A new law that imposes higher fines and harsher penalties on those responsible for the crime of sex trafficking has been widely lauded by prosecutors and women's advocacy groups. But some Maine attorneys are questioning provisions of the law that impose mandatory minimum fines for offenders, as well as some of its underlying rationale that imposes a criminal justice solution to solve what could just as easily be defined as a social problem. A.J. Higgins has more.
Earlier this year, the suggestion that legislation was needed to address sex trafficking in Maine elicited more than a few skeptical reactions. In fact, even Eliza Townsend, the executive director of the Maine Women's Lobby, says she was among a large group of Mainers who needed more information to get up to speed on exactly how widespread sex trafficking is in Maine.
"It's not the image that we have of ourselves. It's not what any of us wants to believe. But it's here now and we need to deal with it," Townsend said.
Almost as soon as legislative leaders agreed to allow Republican Rep. Amy Volk's human trafficking bill into this year's session, there were more and more reports of sex trafficking cases reported in the state. And not just instances in which third parties -- or pimps -- were transporting women against their will across state lines to engage in prostitution -- and there were those -- but also other situations that were far more complicated.
There are cases involving new immigrants to Maine who were told by their sponsors that they must work off the costs of their relocation by entering the sex trade. And then, as Kennebec County District Attorney Meaghan Maloney says, there are the young women who enter into romantic relationships with men who are also drug dealers.
"Sex trafficking and the drug trade are often going hand-in-hand, and that the same organization that's selling heroin and crack cocaine is also selling women in prostitution," Maloney says. "And that's what's making it more prevalent - that as drugs explode, we're also finding that sex trafficking is exploding,"

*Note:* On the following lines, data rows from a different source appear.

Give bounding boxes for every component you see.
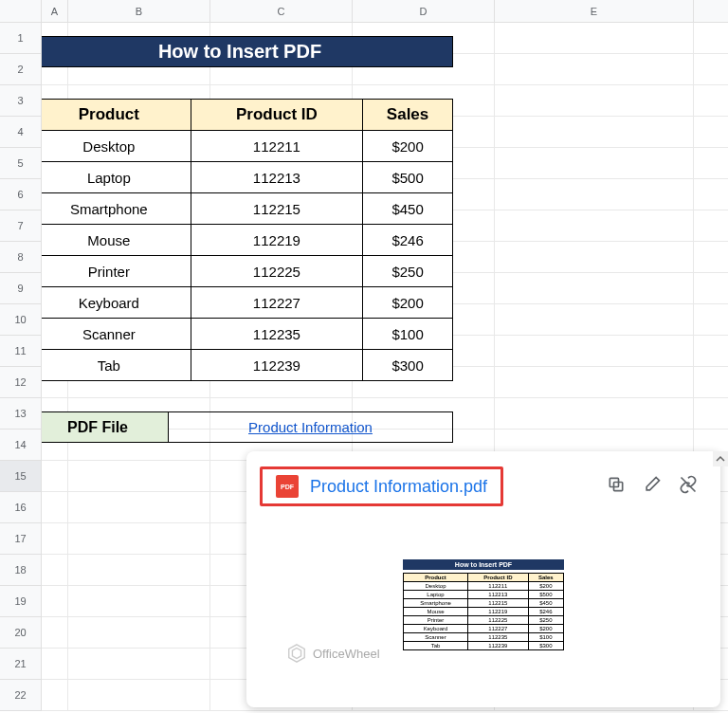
cell[interactable] bbox=[495, 398, 694, 429]
row-header-20[interactable]: 20 bbox=[0, 617, 41, 649]
table-cell[interactable]: Smartphone bbox=[27, 193, 191, 225]
cell[interactable] bbox=[68, 649, 210, 679]
product-info-link[interactable]: Product Information bbox=[248, 419, 373, 435]
cell[interactable] bbox=[42, 680, 68, 710]
row-header-14[interactable]: 14 bbox=[0, 430, 41, 461]
cell[interactable] bbox=[495, 148, 694, 178]
col-header-B[interactable]: B bbox=[68, 0, 210, 22]
th-product[interactable]: Product bbox=[27, 100, 191, 131]
cell[interactable] bbox=[42, 649, 68, 679]
table-cell[interactable]: 112213 bbox=[191, 162, 362, 193]
cell[interactable] bbox=[68, 461, 210, 491]
row-header-3[interactable]: 3 bbox=[0, 85, 41, 117]
cell[interactable] bbox=[495, 367, 694, 397]
row-header-12[interactable]: 12 bbox=[0, 367, 41, 398]
row-header-21[interactable]: 21 bbox=[0, 649, 41, 680]
table-cell[interactable]: Laptop bbox=[27, 162, 191, 193]
select-all-corner[interactable] bbox=[0, 0, 42, 23]
table-row[interactable]: Keyboard112227$200 bbox=[27, 287, 453, 319]
table-cell[interactable]: $450 bbox=[363, 193, 453, 225]
popup-file-name[interactable]: Product Information.pdf bbox=[310, 477, 487, 497]
table-cell[interactable]: 112211 bbox=[191, 131, 362, 162]
cell[interactable] bbox=[495, 273, 694, 303]
table-cell[interactable]: Scanner bbox=[27, 319, 191, 350]
table-row[interactable]: Desktop112211$200 bbox=[27, 131, 453, 162]
row-header-10[interactable]: 10 bbox=[0, 304, 41, 336]
row-header-2[interactable]: 2 bbox=[0, 54, 41, 85]
cell[interactable] bbox=[495, 210, 694, 241]
th-product-id[interactable]: Product ID bbox=[191, 100, 362, 131]
col-header-A[interactable]: A bbox=[42, 0, 68, 22]
cell[interactable] bbox=[495, 336, 694, 366]
table-cell[interactable]: 112225 bbox=[191, 256, 362, 287]
table-cell[interactable]: Mouse bbox=[27, 225, 191, 256]
table-row[interactable]: Smartphone112215$450 bbox=[27, 193, 453, 225]
row-header-8[interactable]: 8 bbox=[0, 242, 41, 273]
table-cell[interactable]: 112239 bbox=[191, 350, 362, 381]
cell[interactable] bbox=[495, 179, 694, 210]
table-row[interactable]: Tab112239$300 bbox=[27, 350, 453, 381]
table-cell[interactable]: 112227 bbox=[191, 287, 362, 319]
unlink-icon[interactable] bbox=[679, 475, 698, 498]
table-cell[interactable]: $500 bbox=[363, 162, 453, 193]
cell[interactable] bbox=[495, 54, 694, 84]
row-header-15[interactable]: 15 bbox=[0, 461, 41, 492]
table-cell[interactable]: $246 bbox=[363, 225, 453, 256]
table-row[interactable]: Mouse112219$246 bbox=[27, 225, 453, 256]
table-cell[interactable]: $200 bbox=[363, 287, 453, 319]
cell[interactable] bbox=[68, 586, 210, 616]
row-header-13[interactable]: 13 bbox=[0, 398, 41, 430]
table-cell[interactable]: Tab bbox=[27, 350, 191, 381]
table-row[interactable]: Scanner112235$100 bbox=[27, 319, 453, 350]
row-header-4[interactable]: 4 bbox=[0, 117, 41, 148]
row-header-22[interactable]: 22 bbox=[0, 680, 41, 711]
row-header-11[interactable]: 11 bbox=[0, 336, 41, 367]
cell[interactable] bbox=[495, 23, 694, 53]
cell[interactable] bbox=[42, 461, 68, 491]
col-header-C[interactable]: C bbox=[210, 0, 353, 22]
cell[interactable] bbox=[42, 523, 68, 554]
table-cell[interactable]: $100 bbox=[363, 319, 453, 350]
col-header-E[interactable]: E bbox=[495, 0, 694, 22]
cell[interactable] bbox=[68, 680, 210, 710]
row-header-16[interactable]: 16 bbox=[0, 492, 41, 523]
cell[interactable] bbox=[495, 242, 694, 272]
edit-link-icon[interactable] bbox=[643, 475, 662, 498]
table-cell[interactable]: 112219 bbox=[191, 225, 362, 256]
row-header-6[interactable]: 6 bbox=[0, 179, 41, 210]
table-cell[interactable]: 112215 bbox=[191, 193, 362, 225]
row-header-17[interactable]: 17 bbox=[0, 523, 41, 555]
cell[interactable] bbox=[42, 492, 68, 522]
row-header-1[interactable]: 1 bbox=[0, 23, 41, 54]
row-header-19[interactable]: 19 bbox=[0, 586, 41, 617]
row-header-5[interactable]: 5 bbox=[0, 148, 41, 179]
table-cell[interactable]: Desktop bbox=[27, 131, 191, 162]
scroll-up-button[interactable] bbox=[713, 451, 728, 466]
popup-preview-area[interactable]: OfficeWheel How to Insert PDF Product Pr… bbox=[260, 521, 707, 687]
cell[interactable] bbox=[68, 492, 210, 522]
cell[interactable] bbox=[495, 85, 694, 116]
table-row[interactable]: Laptop112213$500 bbox=[27, 162, 453, 193]
copy-link-icon[interactable] bbox=[607, 475, 626, 498]
row-header-7[interactable]: 7 bbox=[0, 210, 41, 242]
table-cell[interactable]: $250 bbox=[363, 256, 453, 287]
row-header-18[interactable]: 18 bbox=[0, 555, 41, 586]
cell[interactable] bbox=[42, 617, 68, 648]
pdf-link-cell[interactable]: Product Information bbox=[169, 411, 453, 443]
cell[interactable] bbox=[68, 555, 210, 585]
th-sales[interactable]: Sales bbox=[363, 100, 453, 131]
cell[interactable] bbox=[68, 617, 210, 648]
cell[interactable] bbox=[495, 304, 694, 335]
table-cell[interactable]: $300 bbox=[363, 350, 453, 381]
table-cell[interactable]: Keyboard bbox=[27, 287, 191, 319]
cell[interactable] bbox=[42, 586, 68, 616]
table-row[interactable]: Printer112225$250 bbox=[27, 256, 453, 287]
row-header-9[interactable]: 9 bbox=[0, 273, 41, 304]
table-cell[interactable]: $200 bbox=[363, 131, 453, 162]
cell[interactable] bbox=[68, 523, 210, 554]
cell[interactable] bbox=[42, 555, 68, 585]
table-cell[interactable]: 112235 bbox=[191, 319, 362, 350]
cell[interactable] bbox=[495, 117, 694, 147]
table-cell[interactable]: Printer bbox=[27, 256, 191, 287]
col-header-D[interactable]: D bbox=[353, 0, 495, 22]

The human trafficking bill signed into law by Gov. Paul LePage two weeks ago changes the ground rules for those charged with prostitution, and particularly those who would have been charged with promoting it. Now, women or men who can demonstrate that they were compelled to engage in prostitution as the result of being threatened or coerced by a third party can use sex trafficking as an affirmative defense to the charge of prostitution. This prevents victims of trafficking from being branded with a criminal conviction.
The law also increases the penalties for those convicted of Class D human trafficking, and imposes fines of $1,000 to $2,000. Additionally there is a mandatory assessment ranging from $500 to $1,000, a portion of which can be drawn by human trafficking victims as compensation.
State and county prosecutors say the new fines should discourage drug dealers from integrating sex trafficking into their patchwork of illegal activities. But Auburn criminal defense lawyer Leonard Sharon favors a different approach.
"There comes a point when we have to stop using the punitive aspect of the criminal justice system to treat addiction," Sharon says.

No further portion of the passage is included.